In one of the most oft-quoted passages from Gender Trouble, Judy B. recounts her admiration of Aretha Franklin’s 1967 hit “(You Make Me Feel Like) a Natural Woman.” For Butler, Franklin’s tune highlights that sex and gender require a good deal of discursive TLC in order to maintain the impression that the categories “man” and “woman” are both self-evident and, well, natural. Aretha feels like a woman only in relation to subjects whose own gender performances (and desires) reflexively characterize her own. How, then, does one “feel like a natural man,” and particularly within the context of homosocial subcultures?
Within bear discourses, feeling “naturally” masculine is usually at a premium. Even ignoring the growing menagerie of animal appellations for the various sub-types of men who populate bear counterpublics, scholars such as Les Wright have noted the movement’s reinscription of American longing for pastoral elsewheres where men’s bodies could come into homoerotic contact, unfettered by the restraints of a culture which, for possibly the first time, was coded as feminine. Through a valorization of “natural” masculinity and “naturally” male bodies—hirsute, bearded, and bulky—bears seek to resist and side-step homonormative beauty standards—characterized by smooth, gym-toned bodies—as well as heteronormative assumptions about gay men’s masculinity (or supposed lack thereof).
But where does a gay renegotiation of hegemonic masculinity stop performing queer and/or feminist critique, and start veering into earnest, garden-variety masculinism? When does a counter-aesthetic become every bit as normative as the standard it resists, and thus inadvertently shame those subjects who fail to meet the chest hair quotient? Can one praise “natural” masculinity without nostalgically fetishizing rural, working-class men’s bodies? And, as scholars of queer studies, aren’t we supposed to be awfully suspicious of bodily matters to begin with?

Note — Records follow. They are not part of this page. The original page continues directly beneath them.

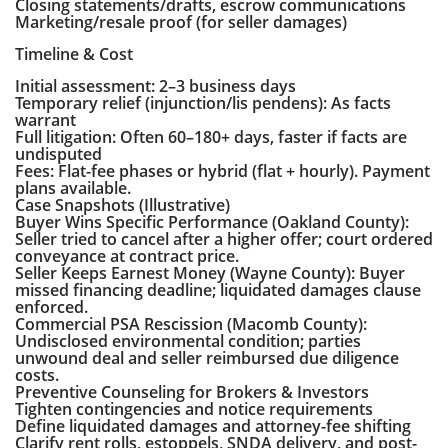
Closing statements/drafts, escrow communications
Marketing/resale proof (for seller damages)
Timeline & Cost
Initial assessment: 2–3 business days
Temporary relief (injunction/lis pendens): As facts
warrant
Full litigation: Often 60–180+ days, faster if facts are
undisputed
Fees: Flat-fee phases or hybrid (flat + hourly). Payment
plans available.
Case Snapshots (Illustrative)
Buyer Wins Specific Performance (Oakland County):
Seller tried to cancel after a higher offer; court ordered
conveyance at contract price.
Seller Keeps Earnest Money (Wayne County): Buyer
missed financing deadline; liquidated damages clause
enforced.
Commercial PSA Rescission (Macomb County):
Undisclosed environmental condition; parties
unwound deal and seller reimbursed due diligence
costs.
Preventive Counseling for Brokers & Investors
Tighten contingencies and notice requirements
Define liquidated damages and attorney-fee shifting
Clarify rent rolls, estoppels, SNDA delivery, and post-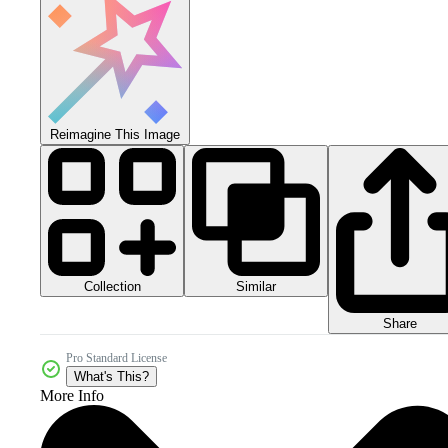
Reimagine This Image
Collection
Similar
Share
Pro Standard License
What's This?
More Info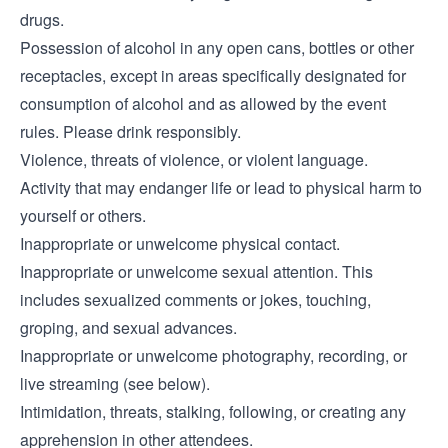
drugs.
Possession of alcohol in any open cans, bottles or other
receptacles, except in areas specifically designated for
consumption of alcohol and as allowed by the event
rules. Please drink responsibly.
Violence, threats of violence, or violent language.
Activity that may endanger life or lead to physical harm to
yourself or others.
Inappropriate or unwelcome physical contact.
Inappropriate or unwelcome sexual attention. This
includes sexualized comments or jokes, touching,
groping, and sexual advances.
Inappropriate or unwelcome photography, recording, or
live streaming (see below).
Intimidation, threats, stalking, following, or creating any
apprehension in other attendees.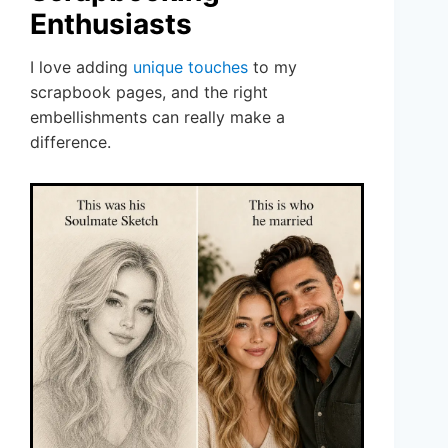
Enthusiasts
I love adding
unique touches
to my
scrapbook pages, and the right
embellishments can really make a
difference.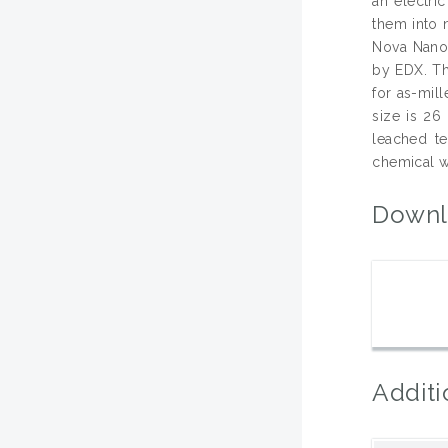
an electri
them into 
Nova Nanos
by EDX. Th
for as-mil
size is 26
leached te
chemical w
Downl
Additi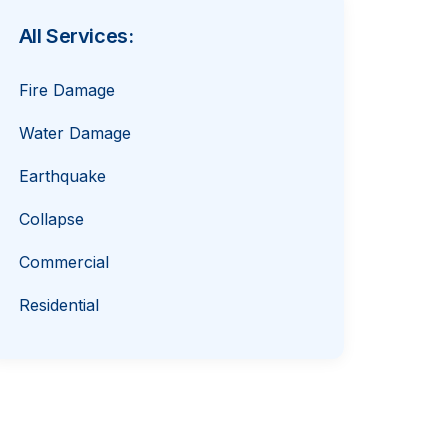
All Services:
Fire Damage
Water Damage
Earthquake
Collapse
Commercial
Residential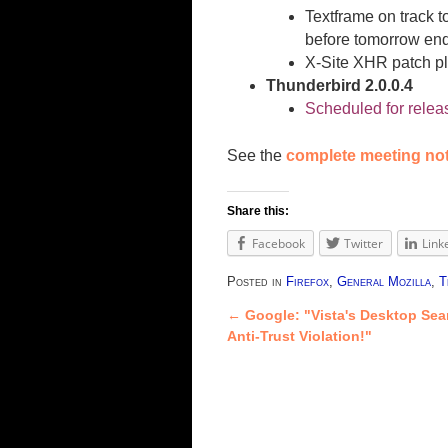
Textframe on track t
before tomorrow ends
X-Site XHR patch pl
Thunderbird 2.0.0.4
Scheduled for relea
See the
complete meeting no
Share this:
Facebook
Twitter
Link
Posted in
Firefox
,
General Mozilla
,
T
←
Google: "Vista's Desktop Sea
Post navigation
Anti-Trust Violation!"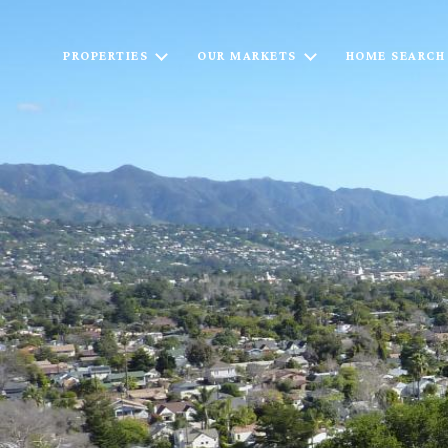
PROPERTIES
OUR MARKETS
HOME SEARCH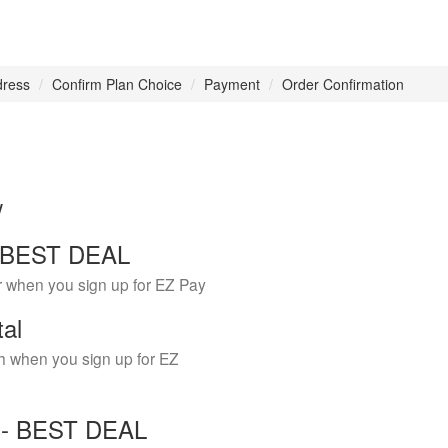
dress
Confirm Plan Choice
Payment
Order Confirmation
w
 - BEST DEAL
r when you sign up for EZ Pay
tal
h when you sign up for EZ
Y - BEST DEAL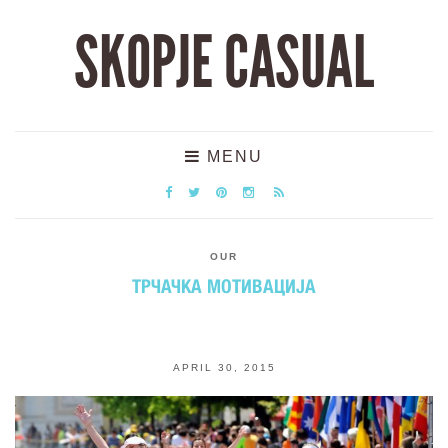
SKOPJE CASUAL
MENU
OUR
ТРЧАЧКА МОТИВАЦИЈА
APRIL 30, 2015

Despite the sometimes embarrassing tendency for bear rhetoric to wax utopian, I am most interested in bear subcultures as a means to pose these questions of contemporary masculinities, rather than to answer them. I would contend that potentially subversive and troublingly essentialist ways of “feeling” masculine don’t necessarily stand opposed in bear discourses so much as they brush up against each other, establishing a sense of productive friction.
It’s no surprise, especially given my twee sensibilities, that what I admire most about Sean M. Johnson’s Beardlove series is the way in which Johnson celebrates masculinity not as the scopophilic spectacle of men’s bodies, but as various touchy feely forms of contact between men’s bodies. Rather than escaping to the pastoral, Johnson’s men are staged in inviting, intimate domestic spaces—forts made of bedsheets, bubble baths—that are, quite literally, warm and fuzzy. Like Ann Cvetkovich’s lesbian archives of affective feeling, Johnson’s Beardlove series constitutes an archive of gay male tactile feelings which are facilitated primarily through “naturally” masculine bodies whose hairy contours—cultivated in their own way, to be sure—open up a range of gentle, tender, and nurturing possibilities for male-male contact. This archive stands in stark contrast to the more “official” archive of male-male touches and forms of relationality, the sort which Sedgwick so compassionately noted are inevitably haunted by sexual anxieties and abject violence. Rich with textures—bubbles popping, beards nuzzling, a cat tail brushing one’s leg—Beardlove focalizes the sense of touch in the image. Embracing the tactile, Beardlove offers a form of masculine feels which, because enacted in and on bodies, never take them for granted.